As for the École des chartes, which was founded under the Restoration, it was, from a certain point of view, a special school like the others, designed in theory to train those useful functionaries, archivists and librarians. But professional instruction was early reduced to a strict minimum, and the École des chartes was organised on a very original plan, with a view to provide a rational and complete apprenticeship for the young men who proposed to study mediæval French history. The pupils of the École des chartes did not follow any course of "mediæval history," but they learnt all that is necessary for doing work on the solution of the still open questions of mediæval history. Here alone, in virtue of an accidental anomaly, the subjects which are preliminary and auxiliary to historical research were systematically taught. We have already had occasion to note the effects of this circumstance.[246]

This was the state of affairs when, towards the end of the Second Empire, a vigorous reform movement set in. Some young Frenchmen had visited Germany; they had been struck by the superiority of the German university system over the Napoleonic system of Faculties and special schools. Certainly France, with its defective organisation, had produced many men and many works, but it now began to be held that "in all kinds of enterprises the least possible part should be left to chance," and that "when an institution proposes to train professors of history and historians, it ought to supply them with the means of becoming what it intends them to be."

M. V. Duruy, minister of Public Education, supported the partisans of a renaissance of the higher studies. But he did not think it practicable to interfere, for the purpose either of remodelling, of fusing, or of suppressing them, with the existing institutions,—the Collège de France, the Faculties of Letters, the École normale supérieure, the École des chartes, all of which were consecrated by the services they had rendered, and by the lustre they received from the eminent men who had been, or were, connected with them. He changed nothing, he added. He crowned the somewhat heterogeneous edifice of existing institutions by the creation of an "École pratique des hautes études," which was established at the Sorbonne in 1868.
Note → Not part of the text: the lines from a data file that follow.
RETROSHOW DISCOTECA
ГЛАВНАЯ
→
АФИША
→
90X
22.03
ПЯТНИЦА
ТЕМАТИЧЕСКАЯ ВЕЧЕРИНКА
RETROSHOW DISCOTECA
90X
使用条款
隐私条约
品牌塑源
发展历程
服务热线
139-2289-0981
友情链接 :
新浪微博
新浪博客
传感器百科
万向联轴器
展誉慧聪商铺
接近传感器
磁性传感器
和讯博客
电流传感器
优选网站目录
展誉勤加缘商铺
The École pratique des hautes études (historical and philological section) was intended by those who founded it to prepare young men for research of a scientific character. It was not meant to be subservient to the interests of the professions, and there was to be no popularisation. Students were not to go there to learn the results obtained by science, but, for the same purpose which takes the chemical student to the laboratory, to be initiated into the technical methods by which new results can be obtained. Thus the spirit of the new institution was not without some analogy to that of the primitive tradition of the Collège de France. It was endeavoured to do there, for all the branches of universal history and philology, what had long been done at the École des chartes for the limited domain of French mediæval history.